Even though LLMs demonstrate capabilities in specific areas that may resemble human forms of intelligence, they lack what many consider essential to true intelligence:
AI is not intelligent. There is no “I” in AI. Large language models like GPT can simulate certain aspects of intelligence - especially on the linguistic level. But human intelligence goes far beyond that: it is embodied, emotional, social, and reflective. In Gardner’s sense, many real forms of intelligence cannot be captured algorithmically; they are deeply embedded in our human existence.
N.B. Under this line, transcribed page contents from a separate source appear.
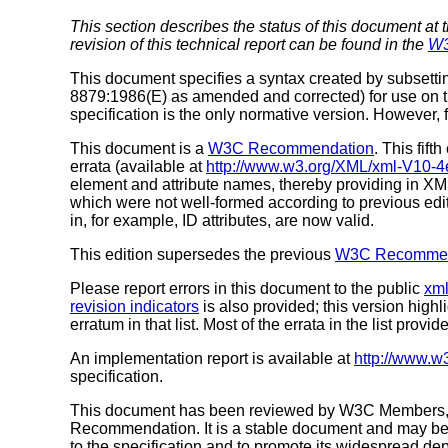
This section describes the status of this document at 
revision of this technical report can be found in the
W3
This document specifies a syntax created by subsetti
8879:1986(E) as amended and corrected) for use on th
specification is the only normative version. However, 
This document is a
W3C Recommendation
. This fifth
errata (available at
http://www.w3.org/XML/xml-V10-4e
element and attribute names, thereby providing in X
which were not well-formed according to previous edi
in, for example, ID attributes, are now valid.
This edition supersedes the previous
W3C Recommend
Please report errors in this document to the public
xml
revision indicators
is also provided; this version high
erratum in that list. Most of the errata in the list provid
An implementation report is available at
http://www.w
specification.
This document has been reviewed by W3C Members, by
Recommendation. It is a stable document and may be 
to the specification and to promote its widespread dep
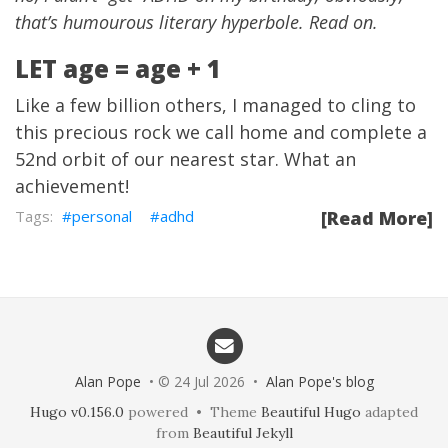
that’s humourous literary hyperbole. Read on.
LET age = age + 1
Like a few billion others, I managed to cling to
this precious rock we call home and complete a
52nd orbit of our nearest star. What an
achievement!
personal
adhd
[Read More]
Alan Pope
• © 24 Jul 2026 •
Alan Pope's blog
Hugo v0.156.0
powered • Theme
Beautiful Hugo
adapted
from
Beautiful Jekyll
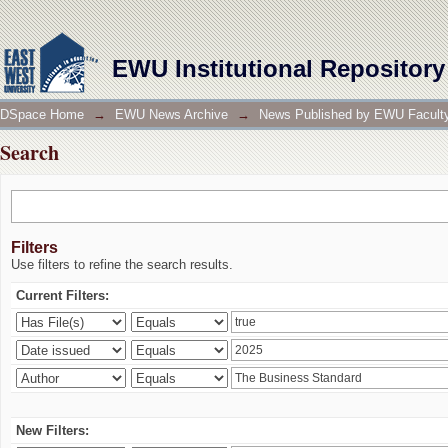
Search
EWU Institutional Repository
DSpace Home
→
EWU News Archive
→
News Published by EWU Faculty
Search
Filters
Use filters to refine the search results.
Current Filters:
New Filters:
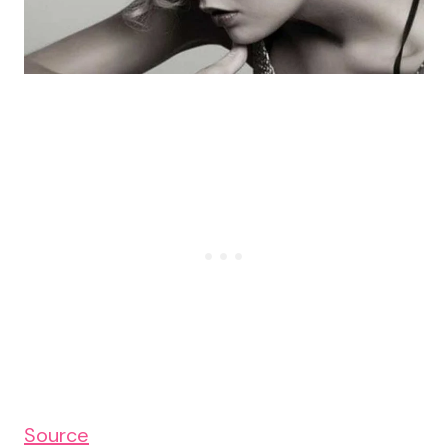
Source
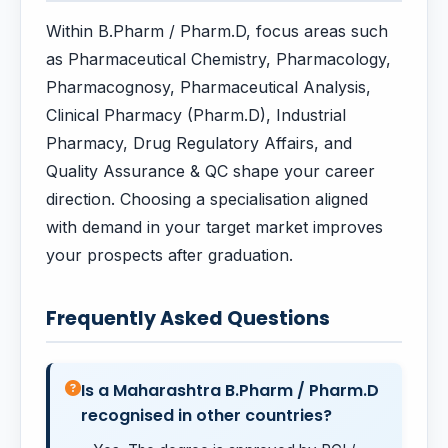
Within B.Pharm / Pharm.D, focus areas such
as Pharmaceutical Chemistry, Pharmacology,
Pharmacognosy, Pharmaceutical Analysis,
Clinical Pharmacy (Pharm.D), Industrial
Pharmacy, Drug Regulatory Affairs, and
Quality Assurance & QC shape your career
direction. Choosing a specialisation aligned
with demand in your target market improves
your prospects after graduation.
Frequently Asked Questions
Is a Maharashtra B.Pharm / Pharm.D
recognised in other countries?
That’s why LLMs can only be seen as demonstrating language competence or functional simulations of intelligence - but not intelligence in the human sense.
The fact that AI is not truly intelligent - that it lacks consciousness, deep understanding, or independent intentions - can actually be a significant advantage. AI systems do not act out of their own drive, whims, or greed; they follow rules and training data. As a result, they are predictable and easier to regulate. Without self-interest or a survival instinct, there is no risk of “rebellion” as imagined in science fiction. Developers and operators retain control and responsibility, which serves their interests as well as the public’s.
It is also advantageous that AI has no real thoughts or feelings. This means we don’t need to consider moral rights as we do with animals or humans. AI can be used for tasks where human suffering would raise ethical concerns - for example, in hazardous environments or emotionally taxing conversations. There is no risk of unintentionally creating a sentient being capable of suffering.
Lacking its own motivation, AI is less prone to unpredictable, self-directed behavior. Precisely because AI is not truly intelligent, it remains an efficient and ethically manageable tool - as long as it is used responsibly by humans. When people clearly understand that AI is not intelligent, it remains a tool to support human capabilities. People generally want to retain decision-making authority over a tool - unless, of course, managers decide otherwise in the name of cost reduction.